**Dataset records**
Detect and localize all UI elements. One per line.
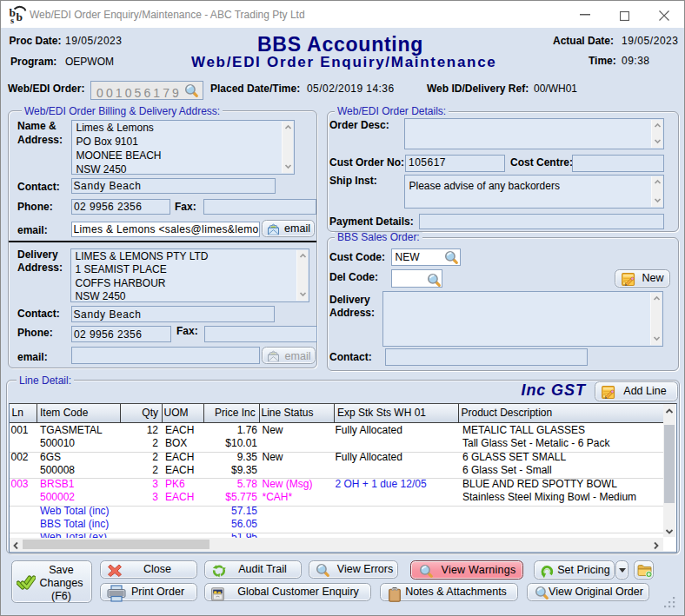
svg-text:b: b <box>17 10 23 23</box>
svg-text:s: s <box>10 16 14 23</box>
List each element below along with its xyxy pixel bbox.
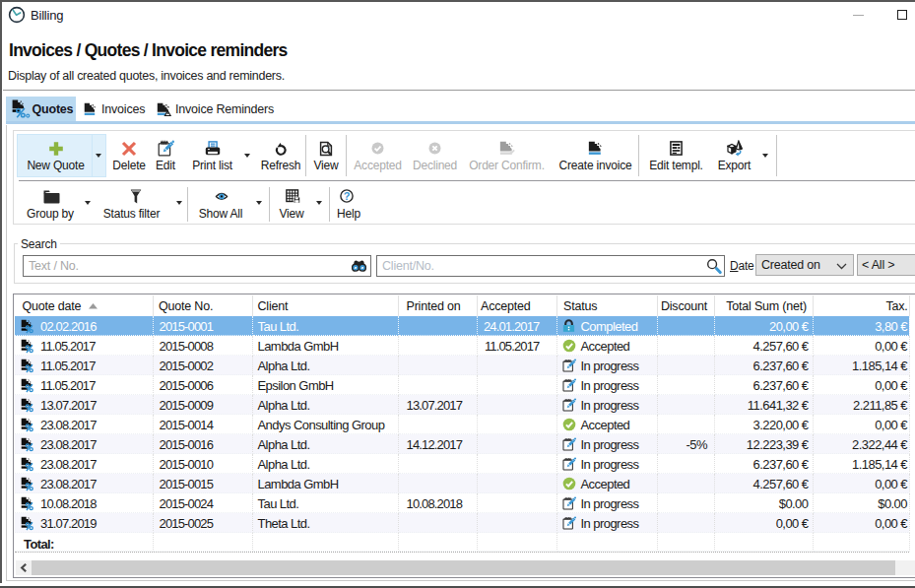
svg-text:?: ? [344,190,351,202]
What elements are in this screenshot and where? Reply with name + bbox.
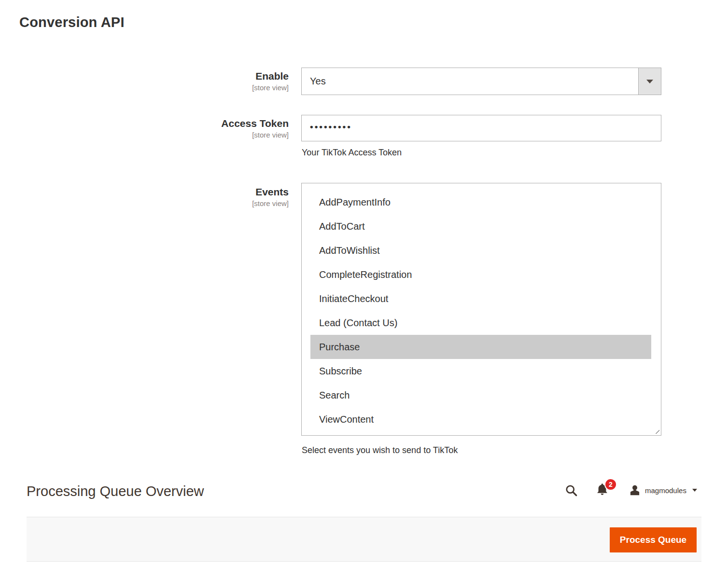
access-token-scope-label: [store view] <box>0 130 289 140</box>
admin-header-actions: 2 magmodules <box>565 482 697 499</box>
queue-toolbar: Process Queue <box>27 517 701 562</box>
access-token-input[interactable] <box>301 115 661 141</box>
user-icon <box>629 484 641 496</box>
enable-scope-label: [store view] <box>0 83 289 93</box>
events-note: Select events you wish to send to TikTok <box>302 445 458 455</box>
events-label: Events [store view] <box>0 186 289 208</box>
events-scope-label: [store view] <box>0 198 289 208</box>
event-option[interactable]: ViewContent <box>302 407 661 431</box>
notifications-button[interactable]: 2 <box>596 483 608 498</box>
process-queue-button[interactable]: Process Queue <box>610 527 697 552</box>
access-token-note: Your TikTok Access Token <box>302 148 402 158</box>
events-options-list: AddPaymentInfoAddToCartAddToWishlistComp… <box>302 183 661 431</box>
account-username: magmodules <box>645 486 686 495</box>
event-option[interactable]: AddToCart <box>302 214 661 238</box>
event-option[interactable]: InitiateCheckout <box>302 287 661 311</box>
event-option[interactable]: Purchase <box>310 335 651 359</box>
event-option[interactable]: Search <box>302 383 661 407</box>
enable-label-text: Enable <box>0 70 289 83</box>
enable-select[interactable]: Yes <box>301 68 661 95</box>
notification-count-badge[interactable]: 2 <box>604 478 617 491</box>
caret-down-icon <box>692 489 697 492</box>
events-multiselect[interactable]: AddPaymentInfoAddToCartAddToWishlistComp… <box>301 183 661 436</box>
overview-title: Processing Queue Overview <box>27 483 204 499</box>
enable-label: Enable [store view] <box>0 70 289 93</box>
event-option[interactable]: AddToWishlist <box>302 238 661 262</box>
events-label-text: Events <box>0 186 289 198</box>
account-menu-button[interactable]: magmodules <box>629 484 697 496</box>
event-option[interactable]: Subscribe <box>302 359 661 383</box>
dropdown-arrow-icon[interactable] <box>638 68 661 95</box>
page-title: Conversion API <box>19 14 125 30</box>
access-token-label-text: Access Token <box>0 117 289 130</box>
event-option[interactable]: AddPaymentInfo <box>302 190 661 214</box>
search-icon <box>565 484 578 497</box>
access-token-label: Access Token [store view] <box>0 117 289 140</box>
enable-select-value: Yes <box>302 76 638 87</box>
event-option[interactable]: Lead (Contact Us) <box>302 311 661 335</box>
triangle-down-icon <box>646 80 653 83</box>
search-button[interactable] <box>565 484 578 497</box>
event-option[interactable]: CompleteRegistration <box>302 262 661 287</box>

**Work required**
Return each line of the preceding material in which "store" can be found.

**Finished exercise**
access-token-scope-label: [store view] <box>0 130 289 140</box>
enable-scope-label: [store view] <box>0 83 289 93</box>
events-label: Events [store view] <box>0 186 289 208</box>
events-scope-label: [store view] <box>0 198 289 208</box>
enable-label: Enable [store view] <box>0 70 289 93</box>
access-token-label: Access Token [store view] <box>0 117 289 140</box>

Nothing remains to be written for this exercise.